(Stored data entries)
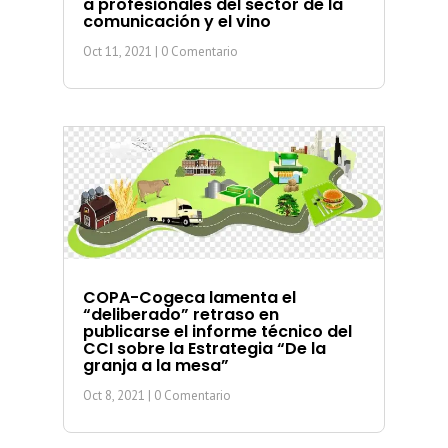
a profesionales del sector de la
comunicación y el vino
Oct 11, 2021
| 0 Comentario
COPA-Cogeca lamenta el
“deliberado” retraso en
publicarse el informe técnico del
CCI sobre la Estrategia “De la
granja a la mesa”
Oct 8, 2021
| 0 Comentario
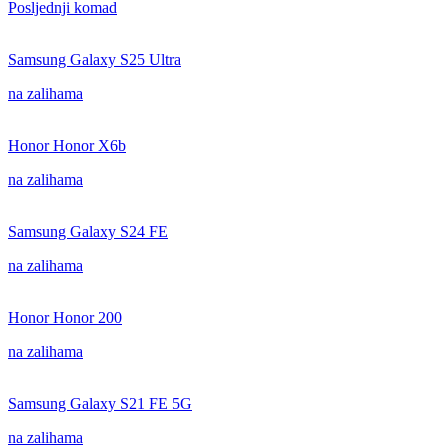
Posljednji komad
Samsung Galaxy S25 Ultra
na zalihama
Honor Honor X6b
na zalihama
Samsung Galaxy S24 FE
na zalihama
Honor Honor 200
na zalihama
Samsung Galaxy S21 FE 5G
na zalihama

TASK REQUIREMENTS >> Because pictures are not wanted, give every entry above again exactly without them.

RESPONSE AREA >>
a profesionales del sector de la
comunicación y el vino
Oct 11, 2021
| 0 Comentario
COPA-Cogeca lamenta el
“deliberado” retraso en
publicarse el informe técnico del
CCI sobre la Estrategia “De la
granja a la mesa”
Oct 8, 2021
| 0 Comentario
Posljednji komad
Samsung Galaxy S25 Ultra
na zalihama
Honor Honor X6b
na zalihama
Samsung Galaxy S24 FE
na zalihama
Honor Honor 200
na zalihama
Samsung Galaxy S21 FE 5G
na zalihama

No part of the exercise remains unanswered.